Igual de cierto es que en el DF persisten muchos mecanismos del viejo estilo de control social, utilización de la intervención telefónica, cooptación y manipulación de la criminalidad. El conjunto arroja un resultado palpable: la percepción de menor inseguridad en el DF podría ser extraordinariamente precaria porque se sustenta en mecanismos incompatibles con un régimen de participación democrática. No es casual que la democracia siga tan acotada…
En un excelente artículo en Nexos de enero, Joaquín Villalobos argumenta que el viejo modelo de seguridad se ha colapsado y que se requiere una transformación radical. Lo que antes funcionó para administrar una criminalidad modesta y poco amenazante, dice Villalobos, se ha colapsado porque se sustentaba en pilares enclenques que no son sostenibles frente al crimen organizado y su enorme poder corruptor y de violencia. “Muchas de las tesis que se oponen a confrontar al crimen organizado intentan encontrar caminos para volver pacíficos a los criminales, en vez de fortalecer al Estado para que controle a los delincuentes”.
Esto me retrotrae al planteamiento inicial. En lugares como Tamaulipas o ciudad Juárez no hay nada que preservar de los antiguos mecanismos dedicados a la seguridad. En esos lugares, como en Alemania o Japón al final de la guerra, hay que comenzar de cero. Si sus autoridades tienen visión y capacidad, harían bien en abocarse a construir sistemas modernos de seguridad, compatibles con un régimen democrático de control ciudadano y sustentados en una policía educada, bien pagada y que se gana el respeto de la ciudadanía en su actuar cotidiano. Esto no es algo imposible o inconcebible. Aunque modesto, el programa que Querétaro ha construido en ese sentido es muestra de que es posible cambiar y desarrollar algo muy distinto.

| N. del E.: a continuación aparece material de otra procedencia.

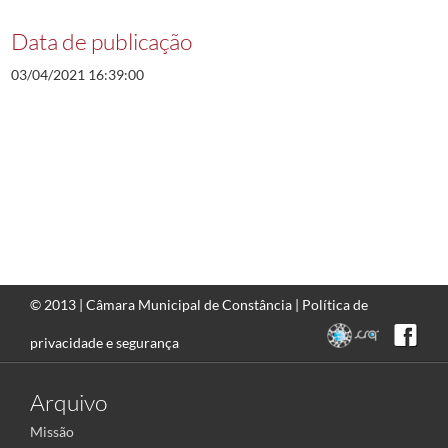
Data de publicação
03/04/2021 16:39:00
© 2013 |
Câmara Municipal de Constância
|
Política de
privacidade e segurança
Arquivo
Missão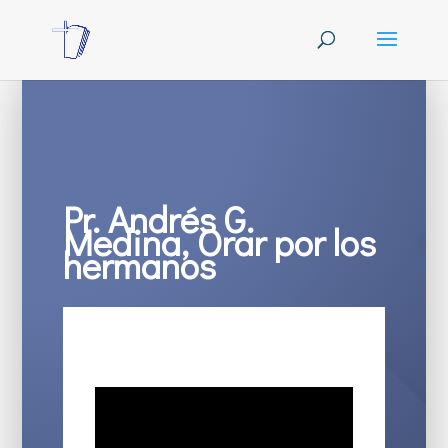
Pr. Andrés G.
Medina, Orar por los
hermanos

La ciudad de México corre el riesgo de asemejarse a Inglaterra y EU en el ejemplo de Tilly. Como las cosas no están tan mal, para qué moverle. Algo funciona, mejor dejémoslo en paz. Aprovechemos los activos existentes (muchos policías, mucho espionaje ilegal y algo de eficiencia judicial) y con eso ya la hicimos. Preservar el modelo de seguridad del DF simplemente porque es menos malo que el del resto del país constituiría no sólo una enorme oportunidad perdida, sino la posibilidad de que el sistema de seguridad acabe igualmente colapsado.
La vieja estrategia de cooptación, control y administración del crimen empataba perfectamente con un sistema político vertical en cuyo corazón se encontraba el cacique mayor. Aun con todas las imperfecciones del régimen político actual, ese sistema es incompatible y contraproducente y será incrementalmente disfuncional. El gran reto consiste en construir un Estado moderno que le rinda cuentas al ciudadano. En el ámbito de la seguridad eso implicaría una transformación cabal de las policías, del sistema de procuración de justicia y de la manera de entender la relación gobierno-ciudadano. Poner la casa en orden es tarea central e indispensable.